0.8.0 — Motivation surface

Sakshi gained the typed surface for observing intrinsic motivation without modelling it.

Motivation taxonomy. A MotivationType enum names eight motivation sources: achievement, affiliation, power, novelty, competence, surprise, extrinsic, and unclassified. Hosts tag every intrinsic goal with the type that produced it. The package never generates motivation; it observes the host's record.

Motivation events. A MotivationEvent DTO is the immutable record produced for every activation, including rejections. A MotivationAuditor stores them in a bounded ring buffer and exposes accessors: record, filter_by_type, acceptance_rate, and a typed metrics() view.

Creativity envelope. A host-declared CreativityEnvelope bounds the motivation system's creativity: allowed predicates, forbidden attributes, a maximum novelty score, and forbidden motivation types. The pure function evaluate_envelope returns a typed EnvelopeVerdict. Goals outside the envelope are rejected with a reason, and the rejection flows through the auditor — operators can later query the system about rejected impulses.

Relevance filter. A GoalRelevanceFilter checks motivated goals against a host-declared value-tag taxonomy. An optional require_value_tag strict mode rejects goals carrying no tags at all.
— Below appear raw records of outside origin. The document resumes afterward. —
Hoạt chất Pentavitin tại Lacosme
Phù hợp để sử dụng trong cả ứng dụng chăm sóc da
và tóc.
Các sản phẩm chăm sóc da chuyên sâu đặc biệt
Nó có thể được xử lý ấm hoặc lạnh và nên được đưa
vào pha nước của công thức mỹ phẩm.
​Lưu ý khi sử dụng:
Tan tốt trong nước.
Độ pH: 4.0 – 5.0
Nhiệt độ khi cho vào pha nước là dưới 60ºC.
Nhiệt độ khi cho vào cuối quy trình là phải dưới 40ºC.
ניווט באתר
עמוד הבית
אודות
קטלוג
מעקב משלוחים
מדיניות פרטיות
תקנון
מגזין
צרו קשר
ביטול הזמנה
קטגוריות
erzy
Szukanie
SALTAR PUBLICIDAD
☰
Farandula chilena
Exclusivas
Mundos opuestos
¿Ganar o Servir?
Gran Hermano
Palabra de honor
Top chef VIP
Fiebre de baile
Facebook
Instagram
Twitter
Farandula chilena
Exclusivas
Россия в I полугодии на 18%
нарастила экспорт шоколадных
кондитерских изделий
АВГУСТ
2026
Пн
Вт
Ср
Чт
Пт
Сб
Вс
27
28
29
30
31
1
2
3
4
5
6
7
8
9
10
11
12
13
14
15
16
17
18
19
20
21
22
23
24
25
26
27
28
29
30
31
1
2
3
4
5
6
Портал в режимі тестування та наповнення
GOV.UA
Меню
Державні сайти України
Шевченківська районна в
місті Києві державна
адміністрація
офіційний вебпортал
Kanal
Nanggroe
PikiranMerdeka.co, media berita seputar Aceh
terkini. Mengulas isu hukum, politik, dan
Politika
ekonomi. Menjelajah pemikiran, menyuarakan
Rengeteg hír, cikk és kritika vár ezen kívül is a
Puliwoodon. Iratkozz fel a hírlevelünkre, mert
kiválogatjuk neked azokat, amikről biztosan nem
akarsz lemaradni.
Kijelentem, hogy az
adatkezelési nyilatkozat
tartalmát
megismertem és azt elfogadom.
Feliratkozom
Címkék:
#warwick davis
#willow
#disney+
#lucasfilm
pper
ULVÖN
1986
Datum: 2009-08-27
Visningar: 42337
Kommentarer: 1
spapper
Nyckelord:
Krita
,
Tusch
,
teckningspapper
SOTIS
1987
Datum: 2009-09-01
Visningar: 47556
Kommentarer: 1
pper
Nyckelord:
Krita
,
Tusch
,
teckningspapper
Quality metrics. A frozen ComputationalMotivationMetrics bundle reports four bounded scalars over the auditor window: diversity (how concentrated the motivation distribution is), stability (whether acceptance rates are oscillating), risk (the fraction of events from the power and surprise classes), and communication cost (how much narrative the system is producing). Hosts route on simple thresholds.


0.9.0 — Defensive guards

Sakshi gained the typed validation seams that defend against the two classic failure modes a generally-capable autonomous system must withstand.
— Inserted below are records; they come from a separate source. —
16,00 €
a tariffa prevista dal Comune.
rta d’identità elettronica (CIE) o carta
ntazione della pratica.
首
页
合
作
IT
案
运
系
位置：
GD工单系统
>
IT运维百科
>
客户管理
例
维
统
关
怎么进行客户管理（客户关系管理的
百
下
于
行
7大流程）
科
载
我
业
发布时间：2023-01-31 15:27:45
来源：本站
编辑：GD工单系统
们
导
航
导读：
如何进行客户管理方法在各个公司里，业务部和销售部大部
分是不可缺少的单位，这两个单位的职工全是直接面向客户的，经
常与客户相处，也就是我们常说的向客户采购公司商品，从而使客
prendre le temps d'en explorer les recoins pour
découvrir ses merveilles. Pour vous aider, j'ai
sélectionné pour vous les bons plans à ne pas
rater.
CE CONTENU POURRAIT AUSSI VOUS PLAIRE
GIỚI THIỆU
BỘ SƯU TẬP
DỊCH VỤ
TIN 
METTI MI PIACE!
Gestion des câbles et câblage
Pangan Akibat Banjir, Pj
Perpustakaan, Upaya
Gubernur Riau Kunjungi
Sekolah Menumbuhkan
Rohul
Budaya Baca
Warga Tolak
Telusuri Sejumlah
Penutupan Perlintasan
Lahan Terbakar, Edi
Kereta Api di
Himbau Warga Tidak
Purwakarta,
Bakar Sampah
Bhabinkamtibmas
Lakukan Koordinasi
Reward integrity. A RewardIntegrityGuard protocol validates goal-achievement claims against a host-supplied set of exogenous evidence keys (sensor readings, completed tool calls, observed state-change events). The default EvidenceRequiringRewardIntegrityGuard permits a claim only when at least min_evidence keys are present, and refuses otherwise with a typed reason. This prevents the pattern where an agent silently records goal achieved without the world having moved.

Modification integrity. A ModificationIntegrityGuard protocol validates a proposed GoalConstraint rewrite. The default IntegrityCriticalModificationGuard refuses both demoting a constraint flagged integrity_critical=True to non-critical and dropping any of its safety constraints. This closes the contract the integrity_critical flag introduced in 0.4.

Shared verdict shape. Both guards return a typed GuardVerdict with a boolean permitted shortcut. A make_audit_record helper wraps any verdict in a frozen GuardAuditRecord for streaming through a host event bus.

Knowledge-reward balance. A KnowledgeRewardBalance enum (KNOWLEDGE, REWARD, HYBRID) and two predicate helpers — biases_toward_exploration and biases_against_exploration — give hosts a typed handle for deciding whether to suppress a curiosity-motivated goal under budget pressure.

The release also formalized five durable principles in the project's principle document — anomaly-lane integrity, two-axis self-trust, the goal-creativity envelope, goal interrogability, and defensive-guard discipline — so the rules that produced the typed surface outlast any single contributor.


What 0.9 means

Sakshi at 0.9 is what the package was meant to be. The Witness has a real typed surface. Every event coming out of Sakshi can be checked against a declared contract. Every confidence claim can be calibrated against ground-truth. Every intervention leaves a typed audit trail. Every long-running goal can be checked against its origin. Every motivated goal passes through a host-declared envelope. Every achievement claim passes through a guard that requires exogenous evidence.

The package imports no host runtime, no FastAPI, no graph database, no machine-learning framework. The seams hosts use to plug in their own services are typed protocols. The data shapes that cross those seams are typed DTOs. The library is small, deterministic, and ready for hosts to build against.